Negative equity and a remortgage

If you’re coming to the end of a special fixed or variable-rate deal or you are on your lender’s Standard Variable Rate (SVR) then you may be looking to remortgage to get a better rate.

However, if you are in negative equity then it’s highly unlikely that a new lender will accept you.

Your best option in this instance is to talk to your current lender to see if they have a rate that they can offer. They may have a range of products that are available to existing borrowers, but these may not be available if you owe more than your home is worth.

Negative equity and selling your home

If you are in negative equity and you want to sell your home, then there may be options available. Always remember that if you owe more than your home is worth that you will need your lender’s permission to sell.

If you’re selling and you want to buy another home, then your options will depend on how flexible your mortgage lender is about transferring your mortgage to a new property. Some mortgage lenders offer specialist products for people with negative equity to move home.

You may have to prove that you have a new job in a different part of the country, and you may still need to put down a deposit on the new property.

Depending on the difference in value between your home and outstanding mortgage, you could consider borrowing the money you need to clear the shortfall on your mortgage so you’re not in a negative equity position when you sell.

Do you have family or friends who could help you out? If not, you could consider taking out an unsecured loan although you need to be sure that you can afford the repayments. Bear in mind also that if you have a loan the repayments will be taken into account when a lender decides how much they will lend you for a new mortgage.

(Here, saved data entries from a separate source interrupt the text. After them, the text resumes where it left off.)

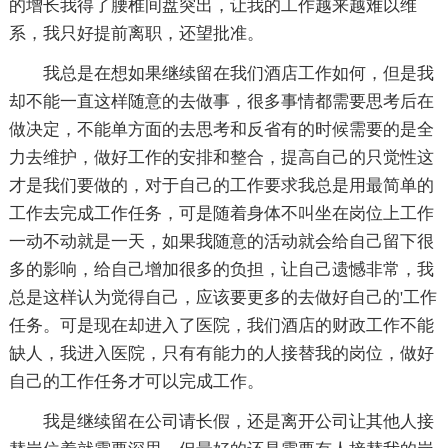
的增长我得了腰椎间盘突出，让我的工作越来越难以维
系，我只好提前离职，还望批准。
我总是在想如果继续留在我们酒店工作如何，但是我
却不能一直这样随意的去做事，很多事情都需要思考后在
做决定，不能单方面的去思考和反省有的时候需要的是全
力去维护，做好工作的安排和整合，提高自己的只觉性这
才是我们要做的，对于自己的工作要求我总是用最简单的
工作去完成工作任务，可是随着身体不叫坐在岗位上工作
一动不动就是一天，如果我随意的活动就会给自己留下很
多的影响，给自己增加很多的负担，让自己遗憾非常，我
总是这样认为觉得自己，应该要更多的去做好自己的'工作
任务。可是现在却进入了医院，我们酒店的财政工作不能
缺人，我进入医院，只有有能力的人接替我的岗位，做好
自己的工作任务才可以完成工作。
我是继续留在公司请长假，还是离开公司让其他人接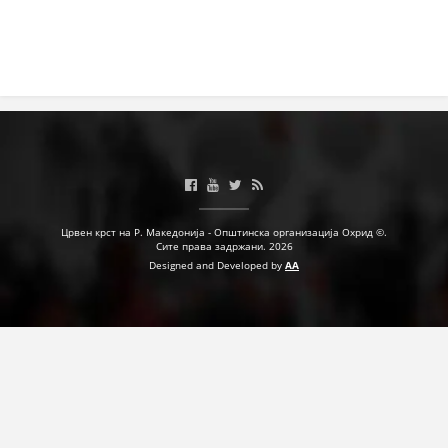
Црвен крст на Р. Македонија - Општинска организација Охрид ©.
Сите права задржани. 2026
Designed and Developed by
AA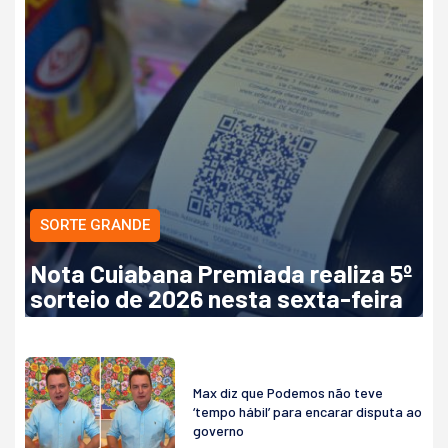
SORTE GRANDE
Nota Cuiabana Premiada realiza 5º
sorteio de 2026 nesta sexta-feira
Max diz que Podemos não teve
‘tempo hábil’ para encarar disputa ao
governo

If you are selling your property and you don’t intend to buy another home then, again, you will need to speak to your lender. Depending on the amount of negative equity, your lender may come to an arrangement with you. Remember that even if you sell the property you will still be liable for the part of the mortgage balance that isn’t repaid by the sale.

Selling your home in the knowledge that you will not get enough cash to repay your home loan will break the terms of your mortgage can be expensive. Debt charities such as Citizens Advice or StepChange can give you further advice.